The Radical Happiness Newsletter is written by Gina Lake and offers inspiration and support for awakening out of the ego and living in the moment. In this issue, you will find three blog posts: Will I Awaken? How to Get More Love in Your Life, and How to Destroy Your Relationship in a Few Easy Steps (and How to Save It).

ANNOUNCEMENTS – There are lots of announcements this month, but they're worth taking a look at!

If you've been enjoying Gina's books and you'd like to do something to support her work, a review on Amazon.com would be greatly appreciated. Your reviews on Amazon really matter. You don't have to have bought the book you are reviewing on Amazon to review it; you only have to have bought a book on Amazon sometime in the past.

October 8-10 intensive in Sedona, AZ (Columbus Day weekend): Moving from the Ego to Essence. This intensive with Gina Lake and Theo will help you experience the sweet Presence of your true nature and uncover and heal whatever stands in the way of living more from your essential Self. It will be held in a beautiful home overlooking the red rocks of Sedona, Arizona. Please see "Intensives" for a description of the weekend. $150. Space is limited to twenty participants. Attendees are responsible for arranging transportation, housing, and meals. For more information, including information about hotels, and/or to register, please download a registration packet at http://www.radicalhappiness.com/images/stories/downloads/Registration_Packet.pdf or contact Gina through the form on the "Contact" page. Find out more about Sedona at http://www.visitsedona.com, one of the most beautiful and sacred places on the planet.
Gina is now offering two DailyOM.com online courses:

NEW: How to Quiet the Mind: Gina is offering a second 8-week online course at DailyOm.com for whatever you choose to pay, which you can begin at any time. Would you like to spend more time in the Now and in Presence and less time lost in worries, fears, judgments, and other negative thoughts and feelings? This course contains information, exercises, videos, and meditations that will give you the understanding and tools you need to become free of negativity and suffering and experience the peace, contentment, and joy of your true nature. You can break free from the limitations imposed by your thoughts and live more at peace with life and with yourself. The understandings and tools presented will help you discover who you really are and live as that rather than being tossed to and fro by a negative mind. Please visit http://www.dailyom.com/cgi-bin/courses/courseoverview.cgi?cid=144 for more information.

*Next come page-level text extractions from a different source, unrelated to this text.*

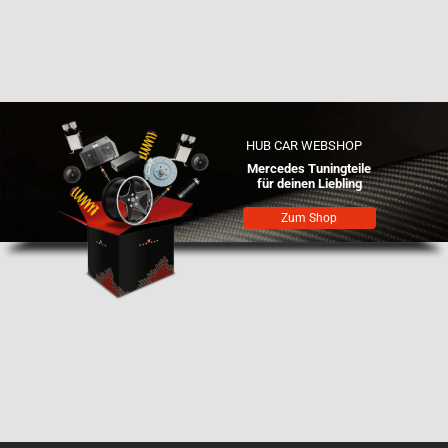
HUB CAR WEBSHOP
Mercedes Tuningteile
für deinen Liebling
Zum Shop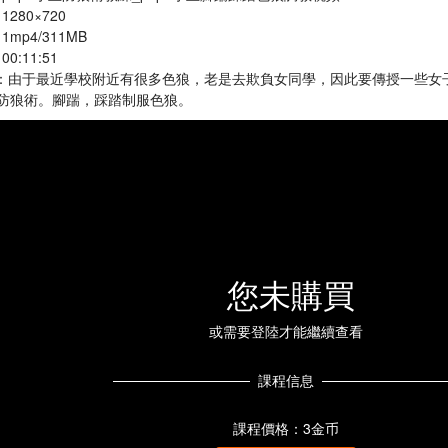
 1280×720
 1mp4/311MB
00:11:51
] ：由于最近學校附近有很多色狼，老是去欺負女同學，因此要傳授一些
防狼術。腳踹，踩踏制服色狼。
您未購買
或需要登陸才能繼續查看
課程信息
課程價格：3金币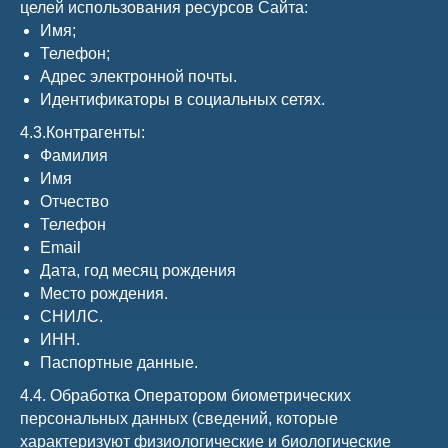
целей использования ресурсов Сайта:
Имя;
Телефон;
Адрес электронной почты.
Идентификаторы в социальных сетях.
4.3.Контрагенты:
Фамилия
Имя
Отчество
Телефон
Email
Дата, год месяц рождения
Место рождения.
СНИЛС.
ИНН.
Паспортные данные.
4.4. Обработка Оператором биометрических
персональных данных (сведений, которые
характеризуют физиологические и биологические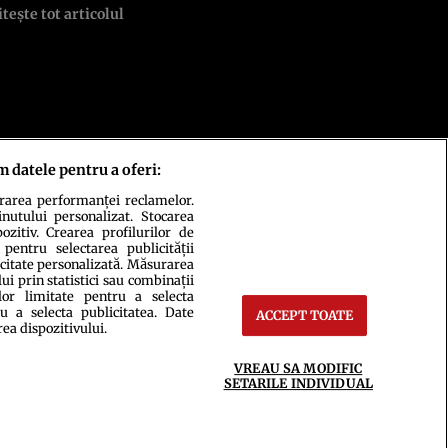
itește tot articolul
m datele pentru a oferi:
urarea performanței reclamelor.
ct
Setări Cookies
inutului personalizat. Stocarea
zitiv. Crearea profilurilor de
 pentru selectarea publicității
icitate personalizată. Măsurarea
i prin statistici sau combinații
lor limitate pentru a selecta
u a selecta publicitatea. Date
ACCEPT TOATE
rea dispozitivului.
VREAU SA MODIFIC
ce integral scrierile publicistice purtătoare de Drepturi de Autor.
SETARILE INDIVIDUAL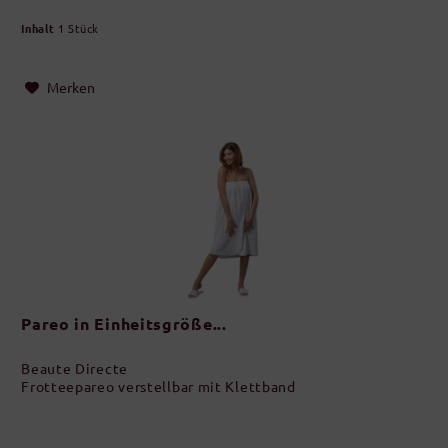
Inhalt
1 Stück
Merken
Pareo in Einheitsgröße...
Beaute Directe
Frotteepareo verstellbar mit Klettband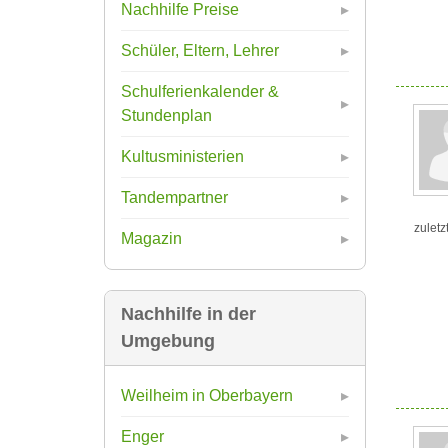
Nachhilfe Preise
Schüler, Eltern, Lehrer
Schulferienkalender &
Stundenplan
Kultusministerien
Tandempartner
zuletz
Magazin
Nachhilfe in der
Umgebung
Weilheim in Oberbayern
Enger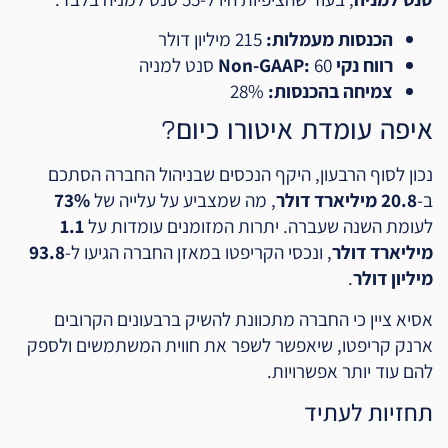
הכנסות מעמלות:
215 מיליון דולר
רווח נקי Non-GAAP:
60 סנט למניה
צמיחה בהכנסות:
28%
איפה עומדת איטורו כיום?
נכון לסוף הרבעון, היקף הנכסים שבניהול החברה הסתכם
ב-
20.8 מיליארד דולר
, מה שמצביע על עלייה של
73%
לעומת השנה שעברה. יתרות המזומנים עומדות על
1.1
מיליארד דולר
, ונכסי הקריפטו במאזן החברה הגיעו ל-
93.8
מיליון דולר
.
אסיא ציין כי החברה מתכוונת להשיק ברבעונים הקרובים
ארנק קריפטו, שיאפשר לשפר את חווית המשתמשים ולספק
להם עוד יותר אפשרויות.
תחזיות לעתיד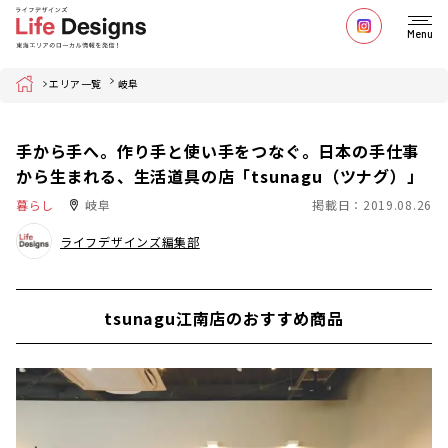
Menu
Home
エリア一覧
岐阜
手から手へ。作り手と使い手をつなぐ。日本の手仕事
から生まれる、生活道具の店「tsunagu（ツナグ）」
暮らし
岐阜
掲載日：2019.08.26
ライフデザインズ編集部
tsunagu江南店のおすすめ商品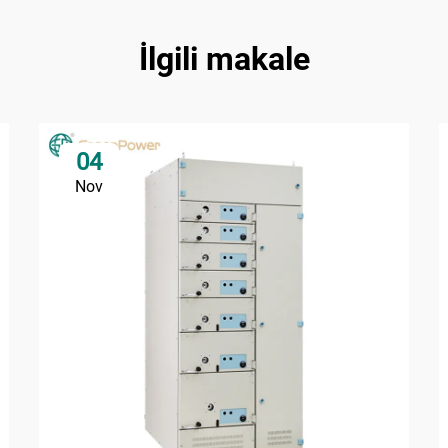
İlgili makale
04
Nov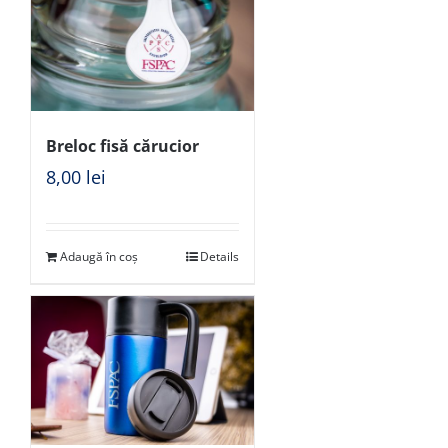
Breloc fisă cărucior
8,00
lei
Adaugă în coș
Details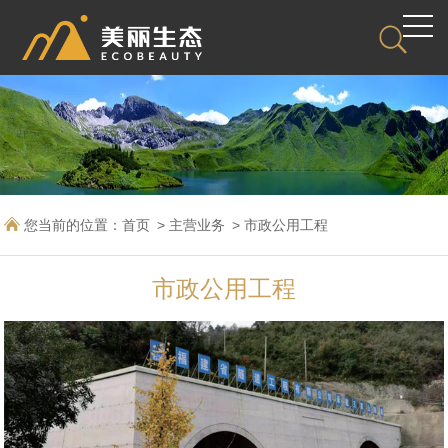
您当前的位置：
首页
主营业务
市政公用工程
市政公用工程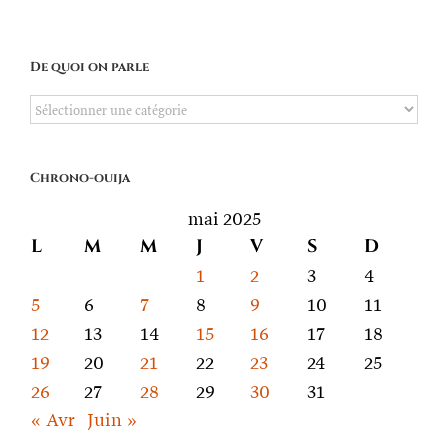
De quoi on parle
De
quoi
on
Chrono-ouija
parle
mai 2025
L
M
M
J
V
S
D
1
2
3
4
5
6
7
8
9
10
11
12
13
14
15
16
17
18
19
20
21
22
23
24
25
26
27
28
29
30
31
« Avr
Juin »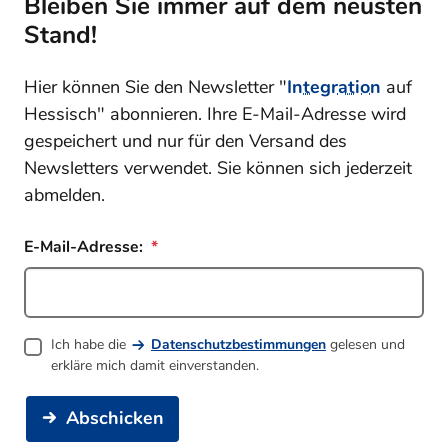
Bleiben Sie immer auf dem neusten
Stand!
Hier können Sie den Newsletter "
Integration
auf
Hessisch" abonnieren. Ihre E-Mail-Adresse wird
gespeichert und nur für den Versand des
Newsletters verwendet. Sie können sich jederzeit
abmelden.
E-Mail-Adresse:
Ich habe die
Datenschutzbestimmungen
gelesen und
erkläre mich damit einverstanden.
Abschicken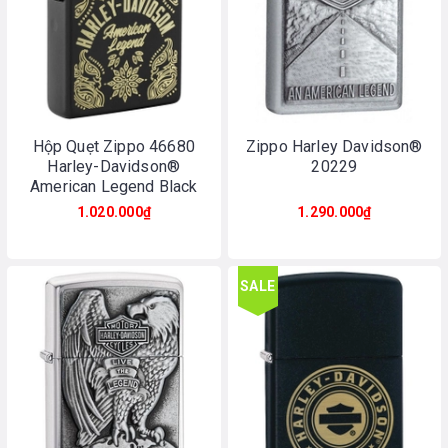
Hộp Quẹt Zippo 46680
Zippo Harley Davidson®
Harley-Davidson®
20229
American Legend Black
Matte
1.020.000₫
1.290.000₫
SALE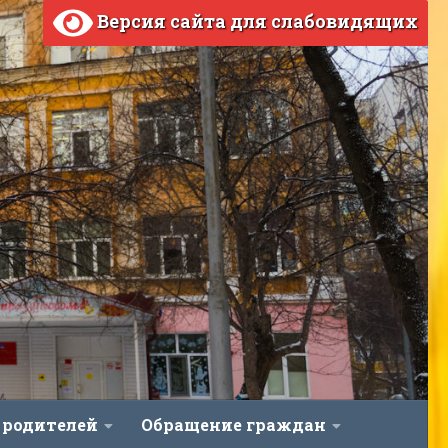
Версия сайта для слабовидящих
 родителей
Обращение граждан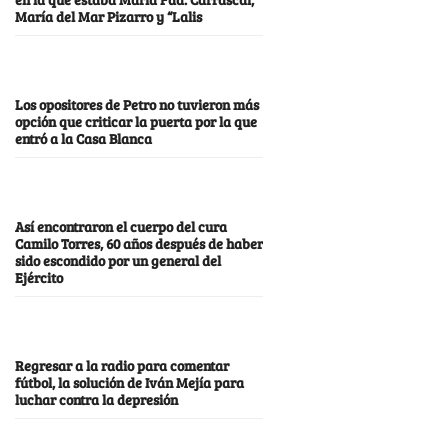
María del Mar Pizarro y “Lalis
Los opositores de Petro no tuvieron más
opción que criticar la puerta por la que
entró a la Casa Blanca
Así encontraron el cuerpo del cura
Camilo Torres, 60 años después de haber
sido escondido por un general del
Ejército
Regresar a la radio para comentar
fútbol, la solución de Iván Mejía para
luchar contra la depresión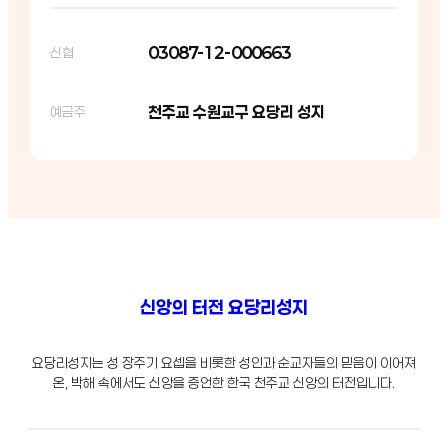
03087-12-000663
신협
천주교 수원교구 요당리 성지
예금주
신앙의 터전 요당리성지
요당리성지는 성 장주기 요셉을 비롯한 성인과 순교자들의 믿음이 이어져
온, 박해 속에서도 신앙을 증언한 한국 천주교 신앙의 터전입니다.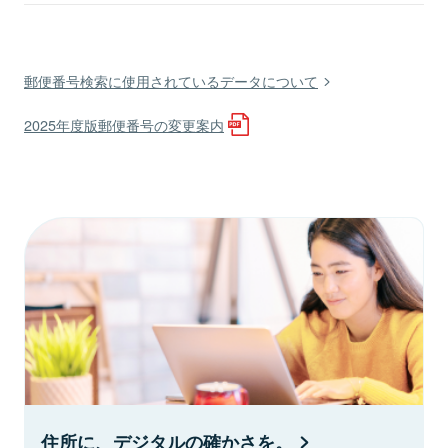
郵便番号検索に使用されているデータについて
2025年度版郵便番号の変更案内
住所に、デジタルの確かさを。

How to Create a More Loving Relationship: Gina is offering an 8-week online course at DailyOm.com for whatever you choose to pay, which you can begin at any time. This course contains information, practices, videos, and meditations that will help you create the loving relationship you desire. Find out how you may be sabotaging the love that is possible and what you can do to transform your relationships by changing your relationship to your own thoughts. You have the power to determine how much love you will experience in any moment and in any relationship. Learn to unlock the love that is your true nature. Please visit http://www.dailyom.com/cgi-bin/courses/courseoverview.cgi?cid=131 for more information.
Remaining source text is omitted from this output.